Work request =>
Once the images are set aside, return every entry exactly.

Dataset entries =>
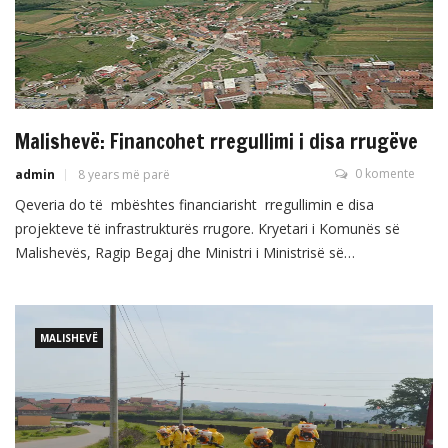
Malishevë: Financohet rregullimi i disa rrugëve
0 komente
admin
8 years më parë
Qeveria do të mbështes financiarisht rregullimin e disa
projekteve të infrastrukturës rrugore. Kryetari i Komunës së
Malishevës, Ragip Begaj dhe Ministri i Ministrisë së
Infrastrukturës, Pal Lekaj, kanë nënshkruar në Prishtinë,
memorandum mirëkuptimi për financimin e projekteve
infrastrukturore në Komunën e Malishevës. Bazuar në
MALISHEVË
marrëveshjen e nënshkruar, Ministria e Infrastrukturës do të
financoj ndërtimin (asfaltimin) e […]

Solution =>
Malishevë: Financohet rregullimi i disa rrugëve
0 komente
admin
8 years më parë
Qeveria do të mbështes financiarisht rregullimin e disa
projekteve të infrastrukturës rrugore. Kryetari i Komunës së
Malishevës, Ragip Begaj dhe Ministri i Ministrisë së
Infrastrukturës, Pal Lekaj, kanë nënshkruar në Prishtinë,
memorandum mirëkuptimi për financimin e projekteve
infrastrukturore në Komunën e Malishevës. Bazuar në
MALISHEVË
marrëveshjen e nënshkruar, Ministria e Infrastrukturës do të
financoj ndërtimin (asfaltimin) e […]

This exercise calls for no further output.